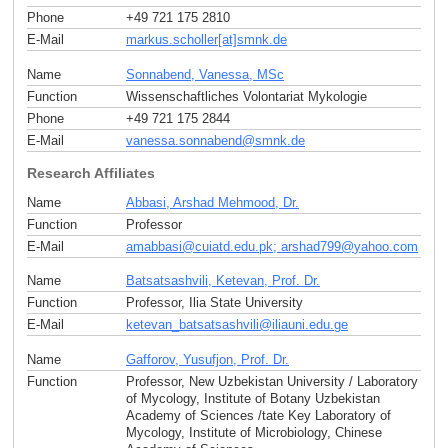
Phone
+49 721 175 2810
E-Mail
markus.scholler[at]smnk
.
de
Name
Sonnabend, Vanessa, MSc
Function
Wissenschaftliches Volontariat Mykologie
Phone
+49 721 175 2844
E-Mail
vanessa.sonnabend
@
smnk
.
de
Research Affiliates
Name
Abbasi, Arshad Mehmood, Dr.
Function
Professor
E-Mail
amabbasi
@
cuiatd.edu.pk; arshad799
@
yahoo
.
com
Name
Batsatsashvili, Ketevan, Prof. Dr.
Function
Professor, Ilia State University
E-Mail
ketevan_batsatsashvili
@
iliauni.edu
.
ge
Name
Gafforov, Yusufjon, Prof. Dr.
Function
Professor, New Uzbekistan University / Laboratory
of Mycology, Institute of Botany Uzbekistan
Academy of Sciences /tate Key Laboratory of
Mycology, Institute of Microbiology, Chinese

______________________________

Copy each line of the listing in which the word "Laboratory" can be found.

Solution to this problem >>
Professor, New Uzbekistan University / Laboratory
Academy of Sciences /tate Key Laboratory of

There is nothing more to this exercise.